Paul Molino completed his PhD in 2008 at the University of Melbourne, studying fundamental microbial cell – material interactions, and the development of microbial fouling layers on artificial surfaces placed in marine environments.  Therein he used quartz crystal microbalance and atomic force microscopy techniques to study cell adhesion and colonisation of model and commercially available surfaces, as well as using confocal and fluorescence microscopy to follow the temporal development of microbial slime layers on toxic and environmentally friendly marine coatings in tropical and temperate environments.

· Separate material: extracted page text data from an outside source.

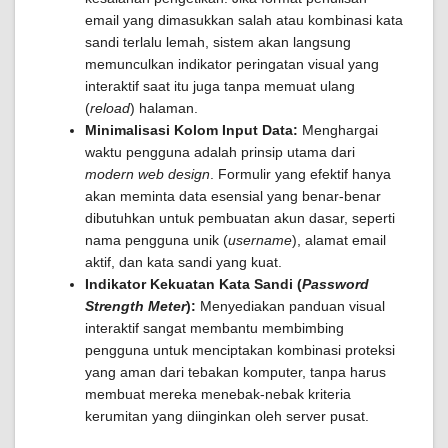
email yang dimasukkan salah atau kombinasi kata
sandi terlalu lemah, sistem akan langsung
memunculkan indikator peringatan visual yang
interaktif saat itu juga tanpa memuat ulang
(
reload
) halaman.
Minimalisasi Kolom Input Data:
Menghargai
waktu pengguna adalah prinsip utama dari
modern web design
. Formulir yang efektif hanya
akan meminta data esensial yang benar-benar
dibutuhkan untuk pembuatan akun dasar, seperti
nama pengguna unik (
username
), alamat email
aktif, dan kata sandi yang kuat.
Indikator Kekuatan Kata Sandi (
Password
Strength Meter
):
Menyediakan panduan visual
interaktif sangat membantu membimbing
pengguna untuk menciptakan kombinasi proteksi
yang aman dari tebakan komputer, tanpa harus
membuat mereka menebak-nebak kriteria
kerumitan yang diinginkan oleh server pusat.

Since 2009 he has been a researcher at the Intelligent Polymer Research Institute at the University of Wollongong where his research interests include the development of nanostructured conducting polymer based biomaterials for nerve and muscle tissue engineering, and wound healing, and the development of fouling resistant materials and coatings for medical, terrestrial and aquatic applications. In particular, he has a strong interest in understanding the mechanism/s underlying the organisation of interfacial water around hydrophilic polymer adlayers, with the aim of tailoring these systems to be more stable and effective antifouling interfaces.